20 Load-bearing wall 24 vertical frame material (vertical material)
26 Vertical frame material (vertical material)
28 Vertical frame material (vertical material)
Reference Signs List 50 wall surface material 54 opening 56 annular rib 60 joint 80 bearing wall 82 vertical material 84 wall surface material CL1 first center line CL2 second center line HL1 first horizontal line HL2 second horizontal line P1 first intersection P2 second intersection R1 opening Side area (side of the opening)

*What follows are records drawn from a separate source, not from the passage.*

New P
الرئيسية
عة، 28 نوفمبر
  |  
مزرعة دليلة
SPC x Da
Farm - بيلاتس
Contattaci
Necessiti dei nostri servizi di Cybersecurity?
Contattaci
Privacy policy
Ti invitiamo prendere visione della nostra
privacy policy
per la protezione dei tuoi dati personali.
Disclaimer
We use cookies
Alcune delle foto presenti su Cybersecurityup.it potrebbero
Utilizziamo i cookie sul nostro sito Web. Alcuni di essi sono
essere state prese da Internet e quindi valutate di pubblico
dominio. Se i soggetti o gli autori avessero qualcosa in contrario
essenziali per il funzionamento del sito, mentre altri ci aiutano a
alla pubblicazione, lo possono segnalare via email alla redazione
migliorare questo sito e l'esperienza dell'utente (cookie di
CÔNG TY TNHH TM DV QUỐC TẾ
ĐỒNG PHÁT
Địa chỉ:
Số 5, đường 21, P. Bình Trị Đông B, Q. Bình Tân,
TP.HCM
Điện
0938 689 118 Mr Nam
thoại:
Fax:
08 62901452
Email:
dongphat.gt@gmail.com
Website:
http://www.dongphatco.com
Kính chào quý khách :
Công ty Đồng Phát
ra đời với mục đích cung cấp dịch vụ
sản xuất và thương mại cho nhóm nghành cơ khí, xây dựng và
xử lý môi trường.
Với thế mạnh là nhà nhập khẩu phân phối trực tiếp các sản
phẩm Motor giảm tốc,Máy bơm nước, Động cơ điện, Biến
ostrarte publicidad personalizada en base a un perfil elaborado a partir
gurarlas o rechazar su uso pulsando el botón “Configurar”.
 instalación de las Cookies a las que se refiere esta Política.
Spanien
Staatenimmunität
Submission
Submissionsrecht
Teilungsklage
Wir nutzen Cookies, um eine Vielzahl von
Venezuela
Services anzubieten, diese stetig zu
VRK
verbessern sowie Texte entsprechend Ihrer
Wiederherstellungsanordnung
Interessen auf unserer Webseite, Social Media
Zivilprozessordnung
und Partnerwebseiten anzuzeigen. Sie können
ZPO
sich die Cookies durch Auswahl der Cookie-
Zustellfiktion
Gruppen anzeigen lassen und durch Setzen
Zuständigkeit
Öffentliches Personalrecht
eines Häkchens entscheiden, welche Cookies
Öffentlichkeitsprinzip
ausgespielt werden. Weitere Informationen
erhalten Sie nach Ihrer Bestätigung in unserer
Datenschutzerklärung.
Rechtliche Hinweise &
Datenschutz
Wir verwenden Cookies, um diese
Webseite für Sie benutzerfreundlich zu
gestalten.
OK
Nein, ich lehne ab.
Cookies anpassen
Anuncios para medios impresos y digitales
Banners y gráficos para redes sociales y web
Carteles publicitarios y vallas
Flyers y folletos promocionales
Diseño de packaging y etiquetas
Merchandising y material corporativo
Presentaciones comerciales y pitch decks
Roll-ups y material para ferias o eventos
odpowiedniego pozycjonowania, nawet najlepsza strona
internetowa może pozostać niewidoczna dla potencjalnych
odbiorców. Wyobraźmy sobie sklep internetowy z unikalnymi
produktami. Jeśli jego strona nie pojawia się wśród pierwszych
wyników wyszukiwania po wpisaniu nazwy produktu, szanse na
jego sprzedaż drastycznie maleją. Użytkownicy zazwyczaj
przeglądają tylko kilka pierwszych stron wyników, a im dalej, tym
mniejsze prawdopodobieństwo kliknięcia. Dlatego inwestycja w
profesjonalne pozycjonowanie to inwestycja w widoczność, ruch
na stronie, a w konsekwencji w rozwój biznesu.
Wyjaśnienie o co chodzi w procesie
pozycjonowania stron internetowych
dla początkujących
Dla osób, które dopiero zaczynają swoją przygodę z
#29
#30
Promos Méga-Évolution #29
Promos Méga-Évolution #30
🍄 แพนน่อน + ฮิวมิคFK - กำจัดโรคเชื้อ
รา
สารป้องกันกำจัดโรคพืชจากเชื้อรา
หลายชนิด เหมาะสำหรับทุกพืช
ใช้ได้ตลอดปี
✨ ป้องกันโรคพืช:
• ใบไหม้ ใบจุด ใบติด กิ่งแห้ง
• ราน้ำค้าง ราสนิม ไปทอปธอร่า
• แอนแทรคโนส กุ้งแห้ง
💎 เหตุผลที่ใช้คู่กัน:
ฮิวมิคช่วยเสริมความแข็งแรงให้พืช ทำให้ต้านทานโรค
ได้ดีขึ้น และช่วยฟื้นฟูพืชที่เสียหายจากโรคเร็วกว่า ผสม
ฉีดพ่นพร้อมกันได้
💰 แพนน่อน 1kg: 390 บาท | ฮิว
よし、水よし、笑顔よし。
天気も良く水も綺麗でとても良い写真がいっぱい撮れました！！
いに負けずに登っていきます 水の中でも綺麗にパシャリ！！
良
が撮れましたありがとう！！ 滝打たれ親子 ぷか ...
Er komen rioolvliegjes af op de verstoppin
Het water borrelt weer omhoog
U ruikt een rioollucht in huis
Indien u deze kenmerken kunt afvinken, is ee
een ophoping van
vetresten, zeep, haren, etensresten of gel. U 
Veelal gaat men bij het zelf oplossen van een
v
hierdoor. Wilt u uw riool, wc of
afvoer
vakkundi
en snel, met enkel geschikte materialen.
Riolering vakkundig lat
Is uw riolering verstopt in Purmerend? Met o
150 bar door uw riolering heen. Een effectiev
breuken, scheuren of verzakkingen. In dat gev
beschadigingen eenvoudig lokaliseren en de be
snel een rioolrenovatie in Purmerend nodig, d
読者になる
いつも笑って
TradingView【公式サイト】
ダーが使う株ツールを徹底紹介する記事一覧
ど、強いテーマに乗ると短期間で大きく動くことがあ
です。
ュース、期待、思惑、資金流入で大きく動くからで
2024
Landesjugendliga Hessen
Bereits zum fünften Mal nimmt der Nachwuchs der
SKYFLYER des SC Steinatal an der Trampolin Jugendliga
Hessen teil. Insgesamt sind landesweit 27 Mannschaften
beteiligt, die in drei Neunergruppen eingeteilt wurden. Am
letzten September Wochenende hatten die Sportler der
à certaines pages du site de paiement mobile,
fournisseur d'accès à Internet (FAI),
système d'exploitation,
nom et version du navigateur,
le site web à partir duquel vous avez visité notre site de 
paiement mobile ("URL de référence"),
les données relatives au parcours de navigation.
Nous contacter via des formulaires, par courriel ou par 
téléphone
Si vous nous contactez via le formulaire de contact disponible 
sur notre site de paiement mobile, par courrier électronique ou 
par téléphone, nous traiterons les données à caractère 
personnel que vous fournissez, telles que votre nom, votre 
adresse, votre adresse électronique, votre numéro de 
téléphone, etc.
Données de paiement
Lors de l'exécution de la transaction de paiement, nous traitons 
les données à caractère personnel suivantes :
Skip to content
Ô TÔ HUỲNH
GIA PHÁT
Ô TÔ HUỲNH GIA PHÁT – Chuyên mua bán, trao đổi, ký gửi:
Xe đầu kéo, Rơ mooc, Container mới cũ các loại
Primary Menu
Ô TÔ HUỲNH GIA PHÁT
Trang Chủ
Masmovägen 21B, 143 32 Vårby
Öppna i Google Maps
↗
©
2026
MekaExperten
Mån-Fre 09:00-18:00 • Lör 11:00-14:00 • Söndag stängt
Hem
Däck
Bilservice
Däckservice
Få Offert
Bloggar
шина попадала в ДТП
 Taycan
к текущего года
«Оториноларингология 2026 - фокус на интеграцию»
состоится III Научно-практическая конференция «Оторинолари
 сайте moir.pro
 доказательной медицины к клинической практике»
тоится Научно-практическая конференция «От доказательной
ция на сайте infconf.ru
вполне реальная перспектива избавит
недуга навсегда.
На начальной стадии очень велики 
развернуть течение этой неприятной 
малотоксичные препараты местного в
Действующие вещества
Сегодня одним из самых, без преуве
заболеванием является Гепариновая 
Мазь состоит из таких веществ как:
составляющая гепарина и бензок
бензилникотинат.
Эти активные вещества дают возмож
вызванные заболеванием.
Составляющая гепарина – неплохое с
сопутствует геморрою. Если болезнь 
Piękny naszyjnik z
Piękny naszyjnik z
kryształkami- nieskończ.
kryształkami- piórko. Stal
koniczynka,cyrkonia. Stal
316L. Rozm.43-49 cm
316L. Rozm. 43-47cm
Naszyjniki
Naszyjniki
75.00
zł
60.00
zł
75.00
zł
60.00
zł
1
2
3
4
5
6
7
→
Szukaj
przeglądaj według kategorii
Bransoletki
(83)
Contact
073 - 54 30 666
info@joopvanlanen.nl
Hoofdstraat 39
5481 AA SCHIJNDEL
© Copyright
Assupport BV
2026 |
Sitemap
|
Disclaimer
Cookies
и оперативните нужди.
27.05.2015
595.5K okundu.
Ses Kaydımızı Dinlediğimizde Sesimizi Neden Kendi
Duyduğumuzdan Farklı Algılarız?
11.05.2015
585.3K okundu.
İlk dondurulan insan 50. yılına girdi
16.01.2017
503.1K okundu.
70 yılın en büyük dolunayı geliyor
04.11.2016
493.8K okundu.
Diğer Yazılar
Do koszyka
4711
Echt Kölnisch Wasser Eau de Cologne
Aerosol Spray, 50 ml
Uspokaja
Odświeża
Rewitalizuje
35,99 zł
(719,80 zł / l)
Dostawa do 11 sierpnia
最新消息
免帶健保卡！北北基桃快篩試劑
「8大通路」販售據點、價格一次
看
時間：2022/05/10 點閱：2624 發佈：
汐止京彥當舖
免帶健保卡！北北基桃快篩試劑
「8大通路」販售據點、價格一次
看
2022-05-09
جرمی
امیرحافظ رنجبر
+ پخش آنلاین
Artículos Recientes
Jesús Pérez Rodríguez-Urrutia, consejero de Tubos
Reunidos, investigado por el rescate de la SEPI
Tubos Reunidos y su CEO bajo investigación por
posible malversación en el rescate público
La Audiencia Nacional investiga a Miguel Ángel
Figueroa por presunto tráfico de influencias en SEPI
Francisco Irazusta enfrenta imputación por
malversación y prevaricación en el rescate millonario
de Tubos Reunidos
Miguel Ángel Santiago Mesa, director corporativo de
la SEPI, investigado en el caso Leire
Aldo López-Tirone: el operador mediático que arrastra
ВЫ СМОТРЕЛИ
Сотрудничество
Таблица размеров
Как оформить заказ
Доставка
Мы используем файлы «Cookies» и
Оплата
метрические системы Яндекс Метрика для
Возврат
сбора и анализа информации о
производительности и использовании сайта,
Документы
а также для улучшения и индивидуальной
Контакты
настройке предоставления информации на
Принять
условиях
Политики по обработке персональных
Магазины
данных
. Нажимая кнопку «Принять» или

R2 side area between openings (side between openings)
SL straight line

Claims (4)

A pair of vertical members extending vertically,
A wall surface member which is respectively joined to the pair of longitudinal members and in which an opening portion provided with an annular rib at an edge portion is formed at an interval in the vertical direction;
A joint that joins the vertical member and the wall member in the vertical direction at an interval;
Equipped with
A load-bearing wall, wherein the joints are arranged more closely to the sides of the openings than to the sides between the openings.   The bearing wall according to claim 1, wherein an arrangement interval of the joint portions located laterally between the openings is at least twice as large as an arrangement interval of the joint portions located laterally of the openings.   The load-bearing wall according to claim 1, wherein the opening is circular. A first center line passing through the center of the joint portion adjacent to the vertical direction of one of the longitudinal members and a horizontal line passing through the center of one of the openings adjacent to the vertical direction and extending horizontally The other opening of the second center line passing through the center of the joint adjacent to the other vertical member in the vertical direction from the first intersection point with the one horizontal line and the other of the openings adjacent to the vertical direction The straight line extending toward the second intersection point with the second horizontal line extending in the horizontal direction through the center of the line is inclined in the range of 30 degrees to 60 degrees with respect to the vertical direction. Bearing wall according to paragraph.